Of course, it might just be that said geeks are just so overbearingly arrogant and patronising that they imagine that the only way they can get their point across to the proles (ie anyone who doesn’t understand computers (ie anyone else but them)) is to appeal to the lowest common demoninator, which in their mind equates to an intense interest in cars.
Microsoft steals. Do we really want to teach our kids that stealing is OK? That copying off the smart kids is the way to become the richest man on Earth? Do we really want more Enrons, Global Crossings, and WorldComs? PeeCee people suck.
I like the TCO argument most. In ten years of owning and maintaining my three x86 computers I have never replaced a single part due to failure; I’ve had one Apple PowerBook laptop computer and it:
A) looked beautiful .. quality of manufacture was superb, as one might expect from the same manufacturer as my Compaq EVO.
B) ran like shat, as one would expect from a piddly G4-867MHz machine. Slow? Painfully so. OSX 10.2 is a brutal pig in a silk dress. No amount of eye candy can ameliorate its sluggish performance.
C) was very fairly priced.
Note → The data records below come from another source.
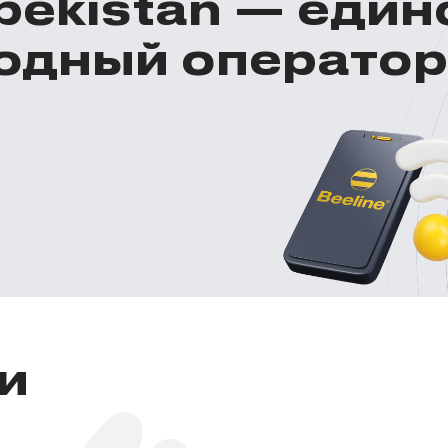
zbekistan — еди
одный оператор
и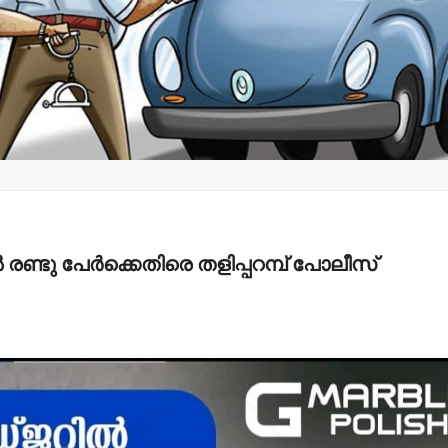
ചെറുപുഴ
കാലവര്‍ഷക
വാർത്തകൾ
പ്രത്യേക 
മാധ്യമ പ്രവര്‍ത്തകന്‍
അനുവദിക്
ബി.എ.അലി
എല്‍ഡിഎ
മൊഗ്രാല്‍(64)നിര്യാതനായി
admin3
Augus
admin3
August 6, 2026
രണ്ടു പേർക്കെതിരെ തളിപ്പറമ്പ് പോലീസ്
However, desktop Apples don’t compare with Wintel boxes for price/performance.
D) was impossible to find applications for; if apps exist they are often much more expensive than Windows equivalent software.. this is partially offset by the Apple iApps.
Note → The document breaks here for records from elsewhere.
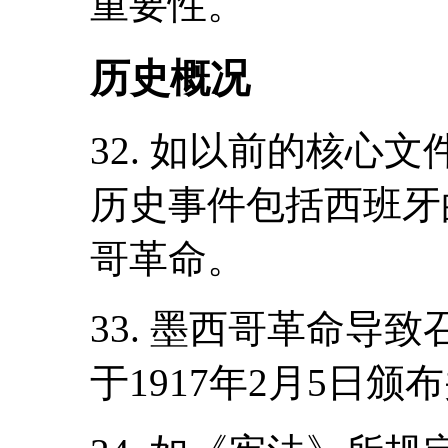
重要性。
历史概况
32. 如以前的核心
历史事件包括西班牙
哥革命。
33. 墨西哥革命导
于1917年2月5日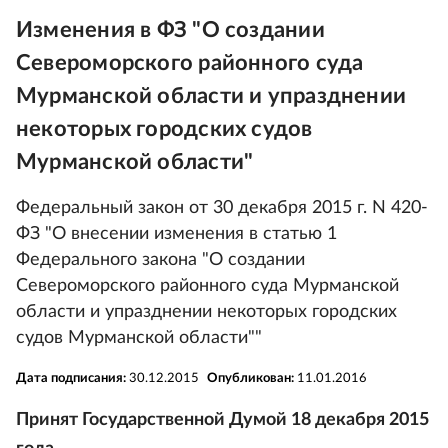
Изменения в ФЗ "О создании
Североморского районного суда
Мурманской области и упразднении
некоторых городских судов
Мурманской области"
Федеральный закон от 30 декабря 2015 г. N 420-
ФЗ "О внесении изменения в статью 1
Федерального закона "О создании
Североморского районного суда Мурманской
области и упразднении некоторых городских
судов Мурманской области""
Дата подписания:
30.12.2015
Опубликован:
11.01.2016
Принят Государственной Думой 18 декабря 2015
Overall I think the “TCO argument” is specious and silly. My Compaq EVO does everything the PowerBook did, but faster and cheaper. My desktop machines sport performance that kill anything Apple has to offer, at a third the price. The only reason people buy Apple is because they like the machinery, the look, and the OS, AND they have deep enough pockets to support the habit. They’re welcome to it.
Xerox
Rip, Mix, Burn
sherlock
verses
Stacker
java
Morality and computers are not compatible, After all
Power PCs are the choice of weapons of war…….
“Microsoft steals.”
Anyone want to mention Xerox? Thought not.
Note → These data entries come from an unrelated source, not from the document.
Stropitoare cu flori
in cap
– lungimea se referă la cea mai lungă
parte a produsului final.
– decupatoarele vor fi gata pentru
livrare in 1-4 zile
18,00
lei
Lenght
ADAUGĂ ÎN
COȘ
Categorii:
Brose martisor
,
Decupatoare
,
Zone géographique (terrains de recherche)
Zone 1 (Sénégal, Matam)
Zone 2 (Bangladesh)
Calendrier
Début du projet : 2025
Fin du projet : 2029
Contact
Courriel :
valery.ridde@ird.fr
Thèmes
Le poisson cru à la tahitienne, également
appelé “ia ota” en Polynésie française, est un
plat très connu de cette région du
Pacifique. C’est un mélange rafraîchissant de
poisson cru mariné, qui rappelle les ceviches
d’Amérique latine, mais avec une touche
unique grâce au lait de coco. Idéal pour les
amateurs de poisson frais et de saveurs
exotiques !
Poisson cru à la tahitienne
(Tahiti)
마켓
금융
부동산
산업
“Do we really want to teach our kids that stealing is OK?”
They already use P2P to download MP3’s, so I think it’s a moot point.
“That copying off the smart kids is the way to become the richest man on Earth?”
Isn’t that what Jobs did to Woz?
“Do we really want more Enrons, Global Crossings, and WorldComs?”
How on earth is any of that relevant to the argument at hand?
“PeeCee people suck.”
Maybe, but at least we don’t swallow.
LOL … what a load of shit. Once you take a Mac addict’s ‘arguments’ and blast every one of them (especially the pathetic TCO drek), then the ‘morality’ issue comes up (basically saying that we shouldn’t use MS products because MS is immoral) … Linux zealots are the same way.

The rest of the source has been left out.